(354f) Ionizing Radiation-Induced Catalytic Degradation of Antibiotics in Water Matrices Using Fe/C Nanomaterials Derived from Iron-Based MOFs | AIChE

(354f) Ionizing Radiation-Induced Catalytic Degradation of Antibiotics in Water Matrices Using Fe/C Nanomaterials Derived from Iron-Based MOFs

Authors 

Chu, L. - Presenter, Tsinghua University
Chen, D., Tsinghua University
Wang, J., Tsinghua University
The serious threat of antimicrobial resistance to human health has aroused the development of potential technologies to abate antibiotics from aqueous solutions. High-energy ionizing radiation, using electron beam or gamma rays, is considered to be more economic and efficient on a large-scale application than other AOPs such as UV radiation. H2O molecules absorb radiation energy and water radiolysis occurs to generate the species involving the powerful oxidant ·OH and reductant eaq- and H·. ionizing irradiation has the advantages of good penetration in water matrices, insensitivity to suspended particles, no residuals produced and operation at room temperature. The public safety concern about radiation and high cost of investment and operation are the major factors to limit its application.

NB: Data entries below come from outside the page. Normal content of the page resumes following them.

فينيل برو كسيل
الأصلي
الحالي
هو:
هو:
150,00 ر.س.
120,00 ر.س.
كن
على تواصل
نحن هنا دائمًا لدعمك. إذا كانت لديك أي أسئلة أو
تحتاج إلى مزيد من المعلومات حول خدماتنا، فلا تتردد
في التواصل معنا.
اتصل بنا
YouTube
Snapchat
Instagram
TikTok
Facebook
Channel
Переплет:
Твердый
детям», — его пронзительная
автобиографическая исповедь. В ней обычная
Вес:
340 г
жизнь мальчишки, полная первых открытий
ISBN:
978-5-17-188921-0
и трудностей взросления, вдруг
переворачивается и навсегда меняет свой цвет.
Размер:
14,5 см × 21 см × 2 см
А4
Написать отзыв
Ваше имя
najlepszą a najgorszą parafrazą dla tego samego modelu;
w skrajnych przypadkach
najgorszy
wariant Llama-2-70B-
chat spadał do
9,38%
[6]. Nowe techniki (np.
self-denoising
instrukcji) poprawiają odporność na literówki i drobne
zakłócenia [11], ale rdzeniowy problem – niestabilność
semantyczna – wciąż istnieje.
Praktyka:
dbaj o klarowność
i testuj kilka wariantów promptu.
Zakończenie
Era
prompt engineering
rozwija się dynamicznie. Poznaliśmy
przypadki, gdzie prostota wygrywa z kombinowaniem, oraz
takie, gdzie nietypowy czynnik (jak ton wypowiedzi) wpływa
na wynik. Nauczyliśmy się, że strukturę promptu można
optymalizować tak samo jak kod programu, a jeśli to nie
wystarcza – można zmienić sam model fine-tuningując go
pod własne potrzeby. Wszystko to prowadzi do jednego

Recently, the iron-based metal organic frameworks (MOFs) have increasingly aroused great research attention in catalyzing the Fenton-like reaction and photocatalytic reaction to degrade organic pollutants in aqueous solution. MOFs are the hybrid porous crystalline materials constructed of the central metal /clusters coordinated to organic ligands, which have the large surface area and porosity, tunable topology and flexible structure. The Fe-based MOFs-derived Fe/C nanomaterials (DMOFs) are fabricated by using Fe-based MOFs as precursors through thermal pyrolysis under controlled temperatures and inert atmosphere. DMOFs remained the high specific surface area and porosity of MOFs and exhibited high catalytic activity and stability.

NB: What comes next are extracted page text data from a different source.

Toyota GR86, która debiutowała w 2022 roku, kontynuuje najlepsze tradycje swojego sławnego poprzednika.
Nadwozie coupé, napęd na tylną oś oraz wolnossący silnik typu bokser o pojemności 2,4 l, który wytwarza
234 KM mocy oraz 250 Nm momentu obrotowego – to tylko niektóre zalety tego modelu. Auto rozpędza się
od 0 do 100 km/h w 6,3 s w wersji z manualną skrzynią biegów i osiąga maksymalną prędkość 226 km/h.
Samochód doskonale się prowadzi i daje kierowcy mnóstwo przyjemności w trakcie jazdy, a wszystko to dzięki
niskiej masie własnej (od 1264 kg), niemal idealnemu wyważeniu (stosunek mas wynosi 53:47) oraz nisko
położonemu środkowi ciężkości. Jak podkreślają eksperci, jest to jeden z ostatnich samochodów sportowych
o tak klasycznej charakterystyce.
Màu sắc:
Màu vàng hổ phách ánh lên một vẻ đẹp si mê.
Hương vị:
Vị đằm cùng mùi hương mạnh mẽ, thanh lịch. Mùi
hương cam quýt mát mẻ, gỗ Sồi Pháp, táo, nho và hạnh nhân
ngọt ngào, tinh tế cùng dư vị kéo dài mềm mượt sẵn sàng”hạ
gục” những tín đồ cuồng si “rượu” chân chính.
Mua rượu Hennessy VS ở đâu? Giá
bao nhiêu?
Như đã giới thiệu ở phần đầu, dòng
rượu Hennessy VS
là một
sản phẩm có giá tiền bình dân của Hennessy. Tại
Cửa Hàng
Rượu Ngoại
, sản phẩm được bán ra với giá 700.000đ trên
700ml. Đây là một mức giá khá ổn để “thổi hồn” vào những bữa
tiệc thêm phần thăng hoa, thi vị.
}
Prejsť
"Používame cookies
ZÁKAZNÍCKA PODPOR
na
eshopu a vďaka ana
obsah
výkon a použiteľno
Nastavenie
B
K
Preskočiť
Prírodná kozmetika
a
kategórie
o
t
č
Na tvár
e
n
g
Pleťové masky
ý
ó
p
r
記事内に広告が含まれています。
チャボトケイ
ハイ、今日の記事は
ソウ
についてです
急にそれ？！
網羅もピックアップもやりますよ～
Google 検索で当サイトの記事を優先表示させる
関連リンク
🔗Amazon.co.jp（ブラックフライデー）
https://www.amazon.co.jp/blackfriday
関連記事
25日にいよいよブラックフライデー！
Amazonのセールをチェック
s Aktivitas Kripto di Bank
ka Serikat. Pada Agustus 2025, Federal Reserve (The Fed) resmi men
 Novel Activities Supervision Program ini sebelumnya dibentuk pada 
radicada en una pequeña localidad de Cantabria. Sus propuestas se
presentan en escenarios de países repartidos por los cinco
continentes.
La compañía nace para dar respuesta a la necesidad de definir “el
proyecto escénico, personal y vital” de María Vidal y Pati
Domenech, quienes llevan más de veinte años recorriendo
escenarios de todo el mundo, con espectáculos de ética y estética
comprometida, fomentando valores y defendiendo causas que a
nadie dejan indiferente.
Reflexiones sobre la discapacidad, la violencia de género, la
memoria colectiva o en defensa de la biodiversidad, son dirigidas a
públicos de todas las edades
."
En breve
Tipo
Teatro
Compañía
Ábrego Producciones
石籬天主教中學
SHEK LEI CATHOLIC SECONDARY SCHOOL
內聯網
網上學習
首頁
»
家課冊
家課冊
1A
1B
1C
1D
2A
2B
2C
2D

In present work, we proposed a novel Fe/C nanomaterial fabricated using Fe-based MOFs as precursors through thermal pyrolysis to catalyze gamma irradiation-induced degradation of antibiotics, cephalosporin C (CEP-C) and sulfamethazine (SMT) in aqueous solution. The adsorption kinetics of the two antibiotics on DMOFs were firstly investigated. The performances of gamma/DMOFs system was evaluated in terms of the antibiotics removal and mineralization extent in comparison to that using gamma irradiation alone. The degradation intermediates of antibiotics were identified and the physicochemical properties of DMOFs before and after irradiation was assessed. This study will provide a new insight about an efficient technique to decompose antibiotics in water matrices by catalytic ionizing radiation.

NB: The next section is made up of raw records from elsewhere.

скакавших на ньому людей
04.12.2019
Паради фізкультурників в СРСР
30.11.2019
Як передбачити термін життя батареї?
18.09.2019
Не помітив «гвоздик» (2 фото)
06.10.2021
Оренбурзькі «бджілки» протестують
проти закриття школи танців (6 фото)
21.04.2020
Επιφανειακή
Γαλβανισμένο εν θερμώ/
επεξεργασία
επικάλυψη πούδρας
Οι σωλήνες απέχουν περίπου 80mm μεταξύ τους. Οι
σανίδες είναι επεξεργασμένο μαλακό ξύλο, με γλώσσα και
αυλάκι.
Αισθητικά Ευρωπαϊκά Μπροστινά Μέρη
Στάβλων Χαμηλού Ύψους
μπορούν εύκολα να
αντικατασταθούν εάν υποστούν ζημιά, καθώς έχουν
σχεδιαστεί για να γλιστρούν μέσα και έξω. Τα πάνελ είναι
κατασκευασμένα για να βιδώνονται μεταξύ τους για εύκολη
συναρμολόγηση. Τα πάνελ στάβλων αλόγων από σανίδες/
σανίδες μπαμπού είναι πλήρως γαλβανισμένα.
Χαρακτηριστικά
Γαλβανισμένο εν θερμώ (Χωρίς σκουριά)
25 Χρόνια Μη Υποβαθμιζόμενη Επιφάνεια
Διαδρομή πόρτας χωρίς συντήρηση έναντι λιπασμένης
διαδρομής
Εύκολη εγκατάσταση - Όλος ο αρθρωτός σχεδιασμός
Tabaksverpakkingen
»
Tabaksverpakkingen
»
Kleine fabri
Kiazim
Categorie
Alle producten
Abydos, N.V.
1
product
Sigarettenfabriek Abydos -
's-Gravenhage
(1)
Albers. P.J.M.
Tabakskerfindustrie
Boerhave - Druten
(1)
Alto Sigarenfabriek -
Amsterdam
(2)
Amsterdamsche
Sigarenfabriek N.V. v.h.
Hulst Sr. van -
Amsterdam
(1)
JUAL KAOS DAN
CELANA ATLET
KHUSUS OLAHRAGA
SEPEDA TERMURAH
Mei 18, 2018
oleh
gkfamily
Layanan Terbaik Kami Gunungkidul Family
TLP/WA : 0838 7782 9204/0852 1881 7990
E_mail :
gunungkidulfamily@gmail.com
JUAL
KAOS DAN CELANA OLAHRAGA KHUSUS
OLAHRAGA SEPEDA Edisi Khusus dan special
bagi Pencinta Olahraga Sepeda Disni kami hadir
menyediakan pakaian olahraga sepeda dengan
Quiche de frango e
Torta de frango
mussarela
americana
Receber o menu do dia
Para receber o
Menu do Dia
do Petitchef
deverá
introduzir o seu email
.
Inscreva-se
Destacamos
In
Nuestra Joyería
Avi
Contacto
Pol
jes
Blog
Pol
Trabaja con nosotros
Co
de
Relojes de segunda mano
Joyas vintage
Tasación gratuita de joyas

Results showed that DMOFs have the regular octahedrons structure of MOFs with high porosity. It consists of element C, Fe and O and Fe0 with a fraction of Fe3O4 and Fe2O3 were identified. DMOFs addition was more efficient to enhance the degradation of antibiotics having a higher adsorption capacity like SMT. The degradation rate of CEP-C and SMT raised by 1.3 times and 1.8 times, and the TOC reduction at 1.0 kGy reached 42% and 51%, respectively by gamma/DMOFs treatment, compared to TOC removal of 20.2% (CEP-C) and 4.5% (SMT) by gamma irradiation alone. This was attributed to the enhanced generation of ·OH catalyzed by DMOFs during gamma irradiation. Overall, the degradation rate of both CEP-C and SMT was higher at acidic conditions and declined at alkaline pH of 9.0. It is noted that the adsorption capacity of both antibiotics declined with increasing the solution pH, which might have negative effect on antibiotic degradation. Regarding to the iron leached, it was much higher (up to 0.9-1.2 mg/L) at pH 4.0, while it maintained at low levels (0-0.2 mg/L) when the solution pH was higher than 5.2. Taken into account of the higher antibiotic decomposition rate and the minor iron leaching, pH value of 5.7 ± 0.5 was suggested for practical application.

The antibiotic molecules were destroyed, leading to the formation of intermediates of the N-S bond cleavage for SMT, C-N bond cleavage and β-lactam ring and dihydrothiazine ring opening for CEP-C. DMOFs exhibited good stability and recyclability as exposed to gamma irradiation. The crystal structure, functional groups and magnetism of DMOFs changed slightly after gamma irradiation, which made it possible to be recycled and reused. DMOFs were promising to enhance the degradation of antibiotics during gamma irradiation.